● **RECORDS PROVIDED**:
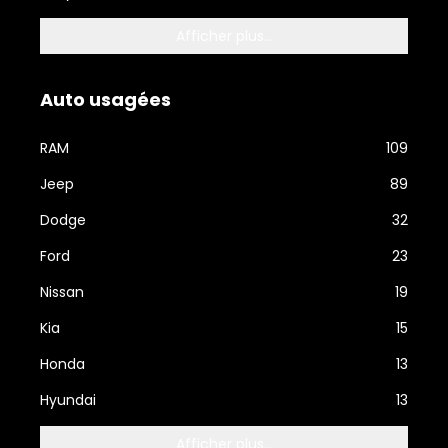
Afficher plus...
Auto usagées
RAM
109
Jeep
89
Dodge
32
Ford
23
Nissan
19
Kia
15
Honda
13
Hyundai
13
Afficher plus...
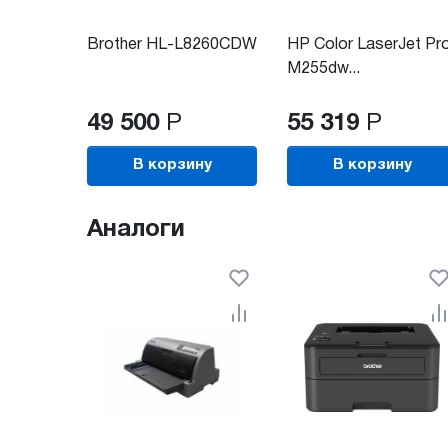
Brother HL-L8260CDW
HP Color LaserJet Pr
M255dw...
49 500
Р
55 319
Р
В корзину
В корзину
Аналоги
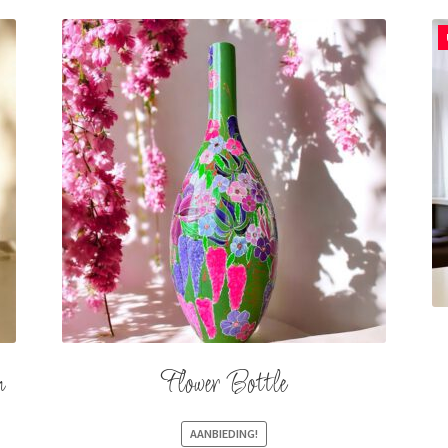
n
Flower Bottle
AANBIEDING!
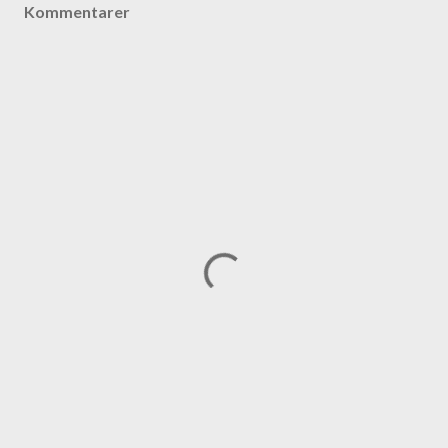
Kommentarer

● **TASK BRIEF**: Would you copy out the data exactly, leaving every picture out?

● **ANSWER SECTION**:
Afficher plus...
Auto usagées
RAM
109
Jeep
89
Dodge
32
Ford
23
Nissan
19
Kia
15
Honda
13
Hyundai
13
Afficher plus...
Brother HL-L8260CDW
HP Color LaserJet Pr
M255dw...
49 500
Р
55 319
Р
В корзину
В корзину
Аналоги
n
Flower Bottle
AANBIEDING!
Kommentarer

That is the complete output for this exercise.